Sign meds: Lasix. Epogen and Phos-lo
Upon admission his labs were as follows:
Na 142
Cl 95
BUN 80
Creat 7.2
K 5.5
TCO2 21
Bl Sug 111
Albumin 3.5
H&H 11/33
MCV 80
RBC 3.7
Urinalysis: +2 protein, low specific gravity and low pH.
Adm I/O 960/500; Most recent I/O 1800/1500
1. Nutrition Diagnosis (PES statement)
2. List the principles of the diet for a renal patient on hemodialysis.
3. Convert 60 mEq K to mg
4. Why would the protein restriction be if the pt was not on HD?

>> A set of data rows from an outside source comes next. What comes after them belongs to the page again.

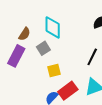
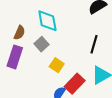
yellow square: (54, 70) -> (57, 65), turned -32

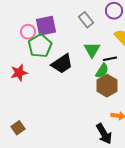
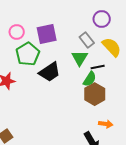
gray rectangle: (86, 20) -> (87, 40), moved
purple square: (46, 26) -> (47, 34), moved
pink circle: (28, 32) -> (17, 32), moved

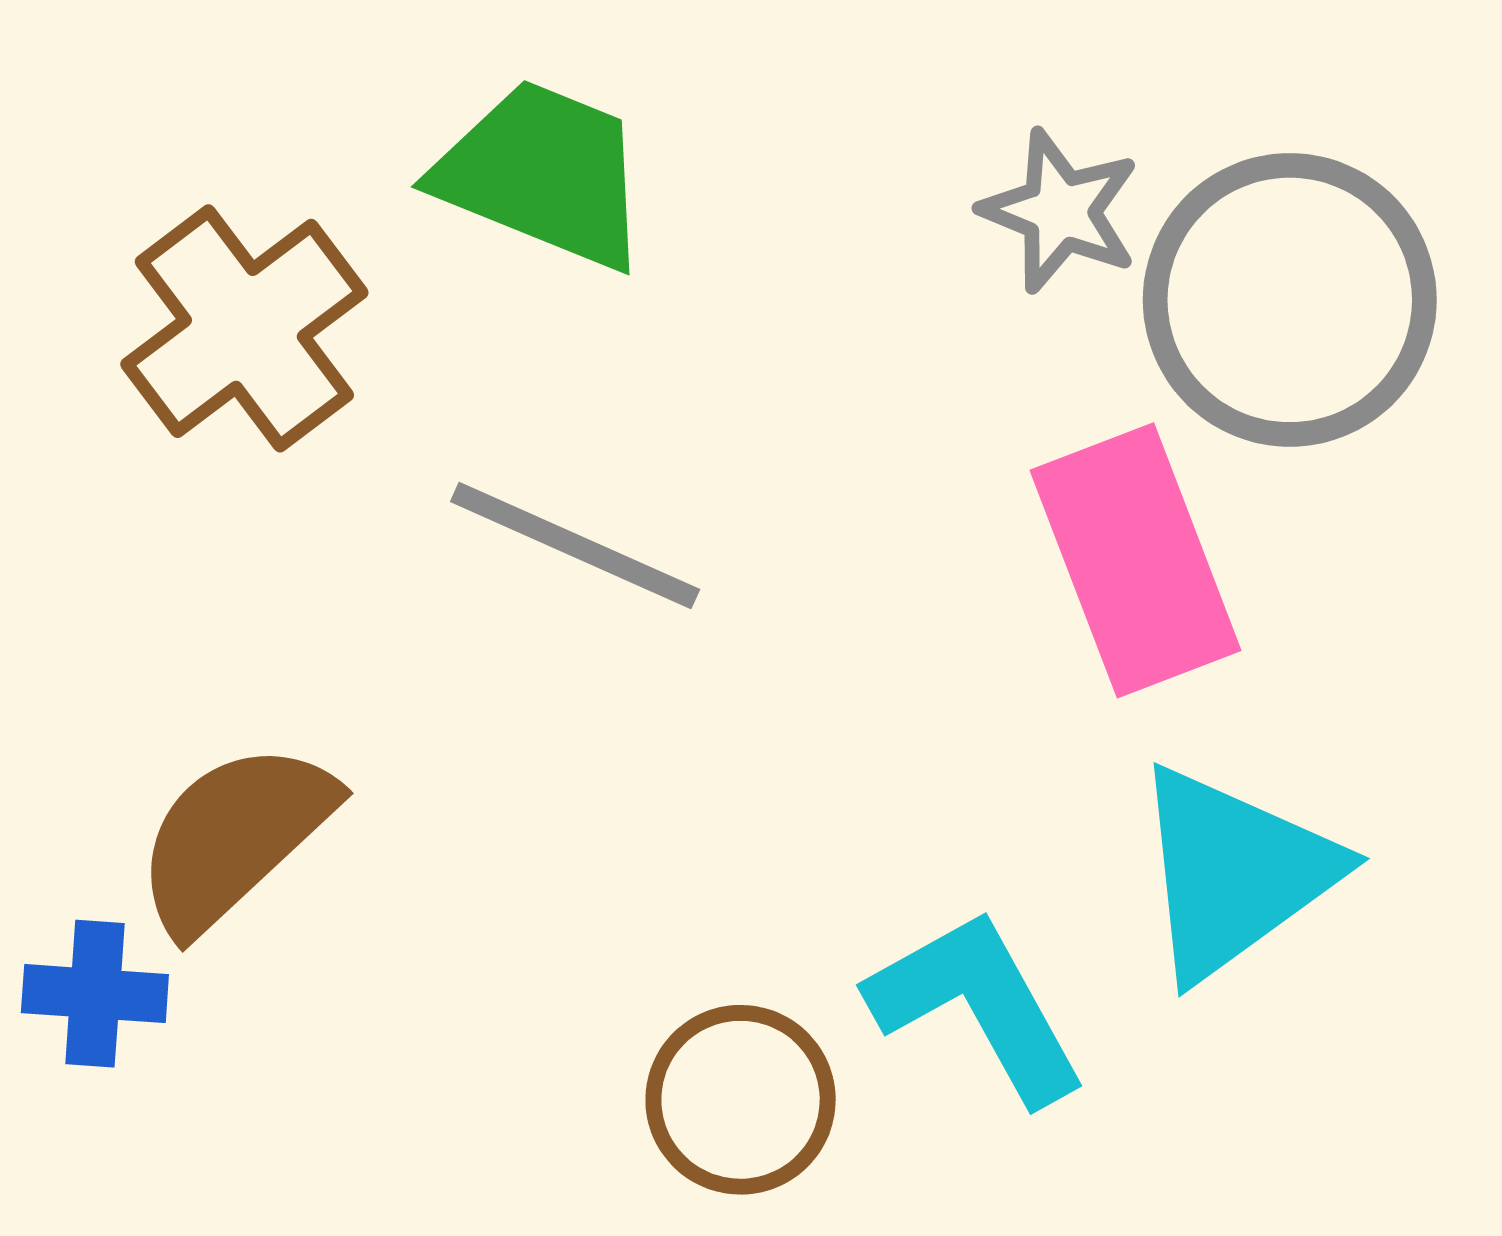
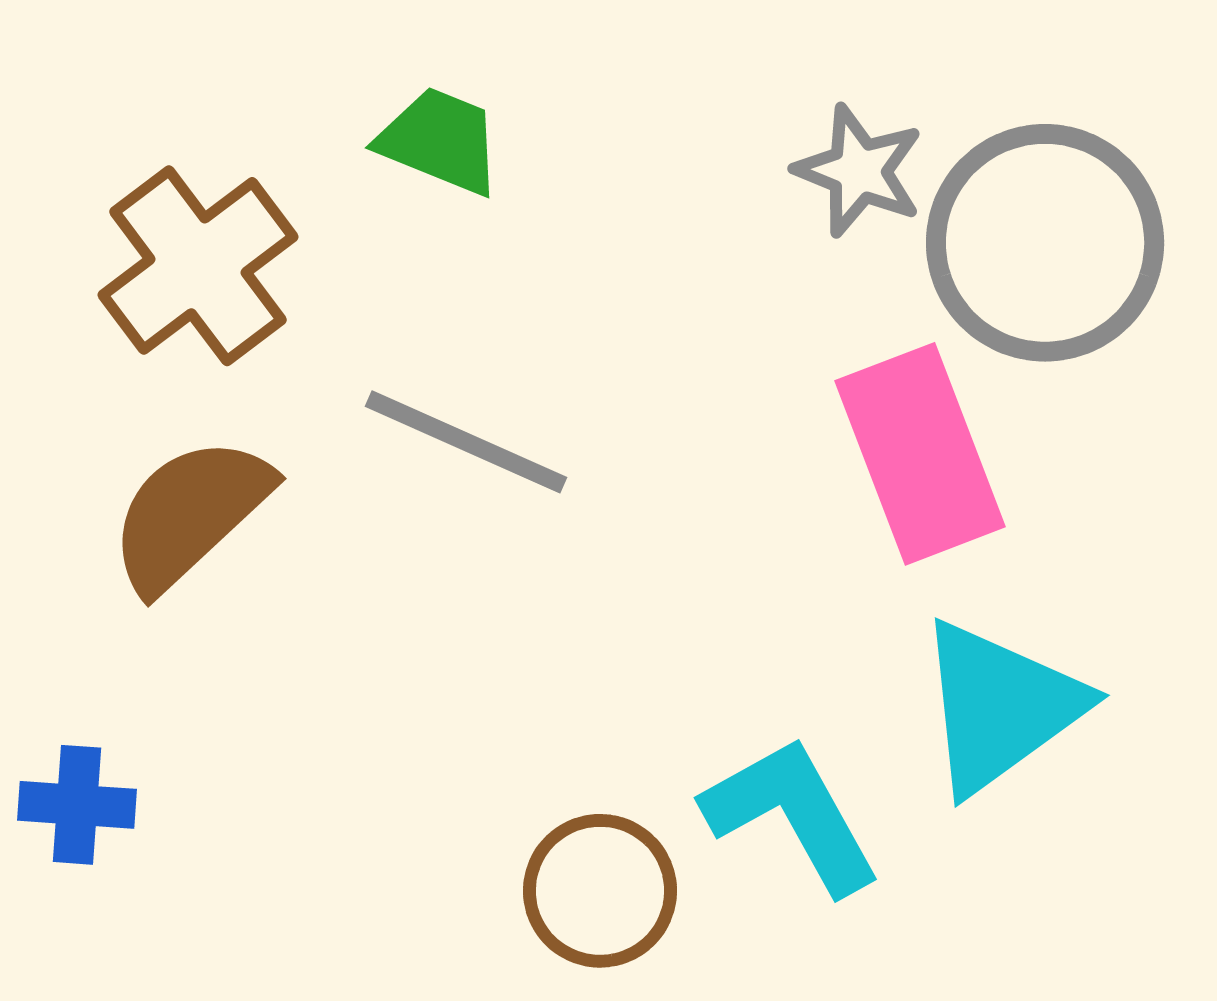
green trapezoid: (543, 174) -> (440, 141), size x0.7
brown semicircle: (234, 837) -> (190, 514), moved

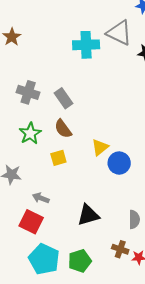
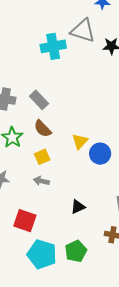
gray arrow: (41, 198) -> (41, 181), moved
black triangle: (88, 215) -> (78, 207), size x0.7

4. On the next page, create a SOAP note for Mr. G using all of the previous history information.
5. Calculate Mr. Gs BEE using the Harris-Benedict equation and the appropriate stress factor.
6. Mr. Gs energy and protein requirements on hemodialysis are higher than his energy and protein requirements without hemodialysis. Explain why.
7. The RD encouraged Mr. G to increase his caloric intake by eating more fat and sugar. Comment on the advantages vs. disadvantages of doing this with a patient who has renal disease.
8. Using Mr. Gs last plan of MNT (1.3 g of protein per kg of IBW, 2 g Na, 90 mEq K, and 500 mL fluid + urinary output), plan a days menu using renal diet exchanges. Your textbook or your local diet manual would be good places to obtain renal exchanges.